El lunes de la tercera semana de enero, buscando novedades en mi cuenta de Twitter, me encontré con un artículo que
Enrique Krauze había escrito por los ochenta años de Gabriel Zaid. El artículo
se había publicado un día antes en el diario Reforma, y al final del texto, se
reproducía la invitación al público en general a una mesa redonda en el Colegio
Nacional, el 24 de enero, “Lectores de Gabriel Zaid”.
Meses antes, en el mismo Twitter, Krauze me descubría una veta de inspiración y fortaleza,
que me encauzaba a la alegría por la lectura y los libros, que me situaba y me
hacía asirme con resolución en el campo de la cultura libre. Esa veta fue
Gabriel Zaid. Nunca olvidaré la mañana en que leí la reseña que Krauze hizo
para el libro Dinero para la cultura.
Deleitado, muy animado por el artículo “Instituciones de la cultura libre”, me
puse a leer todos los artículos y ensayos de Zaid que la revista Letras Libres recoge en su archivo digital.
Fue un encuentro feliz. “El sacrificio personal”, “apretarse el cinturón”,
fueron ideas providenciales, que por mis aspiraciones de escritor, recobraron
pleno sentido en mi ser. Fue un encuentro feliz, nada más comparable de cuando
por primera vez leí El llano en llamas,
libro que me cambió la vida, que me sustrajo del vacío y de una vida de
mataperros.
Con Zaid empecé a leer con nuevos ojos. Alerta de lo que
pasa entre líneas y con los sentidos muy aguzados para leer la realidad. Es
para mí un maestro original del que he aprendido que la literatura no acaba en
la página, sino que nos hace conscientes de nuestro ser y se extiende a la
lectura y crítica de nuestro entorno. Para llegar a los 80 años, entre otras
cosas, debe haber alegría por la vida. Esto destilan los textos de Gabriel
Zaid: un regocijo por vivir la vida de los libros.

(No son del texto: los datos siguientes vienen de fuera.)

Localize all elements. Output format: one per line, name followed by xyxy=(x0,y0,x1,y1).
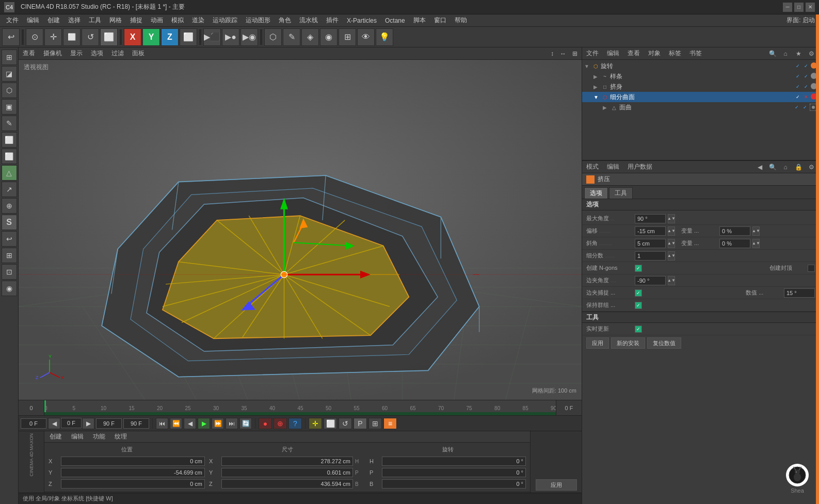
prop-bevel-var-input[interactable]: 0 % xyxy=(719,239,750,248)
rot-p-input[interactable]: 0 ° xyxy=(382,468,526,477)
tool-2[interactable]: ◪ xyxy=(2,66,17,82)
size-y-input[interactable]: 0.601 cm xyxy=(221,468,353,477)
flag-spline-2[interactable]: ✓ xyxy=(802,73,810,80)
menu-render[interactable]: 道染 xyxy=(188,15,208,26)
motion-mode-6[interactable]: ≡ xyxy=(383,418,397,429)
frame-down-btn[interactable]: ◀ xyxy=(48,418,60,429)
pos-x-input[interactable]: 0 cm xyxy=(61,457,205,466)
prop-bevel-stepper[interactable]: ▲▼ xyxy=(668,239,675,248)
vp-camera-btn[interactable]: 摄像机 xyxy=(41,49,64,58)
prop-offset-stepper[interactable]: ▲▼ xyxy=(668,226,675,236)
flag-facecurve-1[interactable]: ✓ xyxy=(793,104,800,111)
bt-edit-btn[interactable]: 编辑 xyxy=(68,431,87,442)
props-back-icon[interactable]: ◀ xyxy=(754,161,765,173)
om-home-icon[interactable]: ⌂ xyxy=(780,48,791,59)
tool-13[interactable]: ⊡ xyxy=(2,264,17,280)
help-btn[interactable]: ? xyxy=(288,418,302,429)
obj-row-rotate[interactable]: ▼ ⬡ 旋转 ✓ ✓ xyxy=(582,61,819,71)
om-file-btn[interactable]: 文件 xyxy=(584,48,601,59)
tool-6[interactable]: ⬜ xyxy=(2,132,17,148)
menu-character[interactable]: 角色 xyxy=(275,15,295,26)
sculpt-btn[interactable]: ◈ xyxy=(301,28,319,46)
move-tool-button[interactable]: ✛ xyxy=(44,28,62,46)
om-edit-btn[interactable]: 编辑 xyxy=(605,48,621,59)
tool-11[interactable]: ↩ xyxy=(2,231,17,247)
menu-simulate[interactable]: 模拟 xyxy=(167,15,188,26)
bt-func-btn[interactable]: 功能 xyxy=(90,431,108,442)
select-tool-button[interactable]: ⊙ xyxy=(26,28,43,46)
obj-row-spline[interactable]: ▶ ~ 样条 ✓ ✓ xyxy=(582,71,819,82)
new-install-btn[interactable]: 新的安装 xyxy=(611,337,645,349)
prop-cap-check[interactable] xyxy=(808,265,815,272)
menu-octane[interactable]: Octane xyxy=(381,16,409,25)
menu-tools[interactable]: 工具 xyxy=(85,15,105,26)
tool-1[interactable]: ⊞ xyxy=(2,50,17,65)
reset-values-btn[interactable]: 复位数值 xyxy=(647,337,681,349)
flag-extrude-1[interactable]: ✓ xyxy=(794,83,801,90)
current-frame-field[interactable]: 0 F xyxy=(21,418,46,429)
size-z-input[interactable]: 436.594 cm xyxy=(221,479,353,489)
prop-edge-angle-stepper[interactable]: ▲▼ xyxy=(668,276,675,285)
menu-xparticles[interactable]: X-Particles xyxy=(343,16,381,25)
props-settings-icon[interactable]: ⚙ xyxy=(806,161,817,173)
end-frame-field2[interactable]: 90 F xyxy=(123,418,149,429)
menu-create[interactable]: 创建 xyxy=(43,15,64,26)
prop-bevel-var-stepper[interactable]: ▲▼ xyxy=(752,239,760,248)
flag-rotate-1[interactable]: ✓ xyxy=(794,62,801,70)
polygon-btn[interactable]: ⬡ xyxy=(264,28,282,46)
pos-y-input[interactable]: -54.699 cm xyxy=(61,468,205,477)
flag-subdivide-1[interactable]: ✓ xyxy=(794,93,801,101)
props-search-icon[interactable]: 🔍 xyxy=(767,161,778,173)
flag-extrude-2[interactable]: ✓ xyxy=(802,83,810,90)
props-mode-btn[interactable]: 模式 xyxy=(584,161,601,172)
menu-plugins[interactable]: 插件 xyxy=(322,15,343,26)
camera-btn[interactable]: 👁 xyxy=(357,28,375,46)
props-home-icon[interactable]: ⌂ xyxy=(780,161,791,173)
rotate-tool-button[interactable]: ↺ xyxy=(82,28,99,46)
obj-row-extrude[interactable]: ▶ □ 挤身 ✓ ✓ xyxy=(582,82,819,92)
menu-window[interactable]: 窗口 xyxy=(430,15,451,26)
tool-3[interactable]: ⬡ xyxy=(2,83,17,98)
props-edit-btn[interactable]: 编辑 xyxy=(605,161,621,172)
tool-4[interactable]: ▣ xyxy=(2,99,17,115)
motion-mode-1[interactable]: ✛ xyxy=(309,418,322,429)
apply-btn[interactable]: 应用 xyxy=(536,479,577,491)
menu-pipeline[interactable]: 流水线 xyxy=(295,15,322,26)
tab-options[interactable]: 选项 xyxy=(584,187,608,199)
om-bookmark-btn[interactable]: 书签 xyxy=(687,48,704,59)
vp-display-btn[interactable]: 显示 xyxy=(68,49,85,58)
all-axes-btn[interactable]: ⬜ xyxy=(180,28,197,46)
vp-icon-3[interactable]: ⊞ xyxy=(570,50,580,57)
tool-8[interactable]: △ xyxy=(2,165,17,181)
frame-step-field[interactable]: 0 F xyxy=(61,418,82,428)
apply-action-btn[interactable]: 应用 xyxy=(586,337,609,349)
flag-subdivide-x[interactable]: ✕ xyxy=(802,93,810,101)
motion-mode-5[interactable]: ⊞ xyxy=(368,418,382,429)
light-btn[interactable]: 💡 xyxy=(376,28,393,46)
prop-value-input[interactable]: 15 ° xyxy=(784,288,815,298)
tool-12[interactable]: ⊞ xyxy=(2,248,17,263)
play-back-btn[interactable]: ◀ xyxy=(184,418,196,429)
loop-btn[interactable]: 🔄 xyxy=(239,418,252,429)
tool-14[interactable]: ◉ xyxy=(2,281,17,296)
size-x-input[interactable]: 278.272 cm xyxy=(221,457,353,466)
menu-snap[interactable]: 捕捉 xyxy=(126,15,147,26)
prop-ngons-check[interactable] xyxy=(635,265,642,272)
timeline-track[interactable]: 0 5 10 15 20 25 30 35 40 45 50 55 60 65 … xyxy=(44,400,556,415)
motion-mode-2[interactable]: ⬜ xyxy=(324,418,337,429)
tool-realtime-check[interactable] xyxy=(635,326,642,333)
end-frame-field[interactable]: 90 F xyxy=(96,418,122,429)
vp-view-btn[interactable]: 查看 xyxy=(21,49,37,58)
prop-edge-snap-check[interactable] xyxy=(635,289,642,297)
paint-btn[interactable]: ◉ xyxy=(320,28,338,46)
menu-file[interactable]: 文件 xyxy=(2,15,23,26)
vp-panel-btn[interactable]: 面板 xyxy=(130,49,147,58)
tool-7[interactable]: ⬜ xyxy=(2,149,17,164)
record-btn[interactable]: ▶⬛ xyxy=(203,28,221,46)
props-userdata-btn[interactable]: 用户数据 xyxy=(625,161,654,172)
tool-10[interactable]: ⊕ xyxy=(2,198,17,214)
prop-offset-var-stepper[interactable]: ▲▼ xyxy=(752,226,760,236)
prop-edge-angle-input[interactable]: -90 ° xyxy=(635,276,666,285)
menu-select[interactable]: 选择 xyxy=(64,15,85,26)
flag-facecurve-2[interactable]: ✓ xyxy=(801,104,809,111)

Por todo esto, aquel lunes de la tercera semana de enero,
no dudé en viajar a la Ciudad de México para estar presente en aquella mesa
redonda. A Gabriel Zaid se le hace inconcebible que se pierda tiempo y se gaste
dinero en traslados, para que luego, no se compre el libro y ni se lea el autor
en cuestión; como si asistir a una presentación de libro o del autor,
sustituyera el acto de leer. Yo perdería un día de trabajo, gastaría en pasajes
y compraría unos libros que por ahí tenía pendientes. Uno de ellos, claro está,
Dinero para la cultura. Lo platiqué
con mi mujer, y a pesar de ciertos remilgos de ella por el dinero, dinero que
nunca dejaría de faltar, aceptó mi viaje con un atisbo de ternura. Entonces sentí
en mí algo del personaje del cuento “Un pacto con el diablo”, de Juan José
Arreola, que duda en ir al cine, aun en el día que las entradas costaban menos,
para no gastar un dinero que si lo había, era muy poco. A pesar de ello, el viernes
24 arribé al zócalo de la Ciudad de México.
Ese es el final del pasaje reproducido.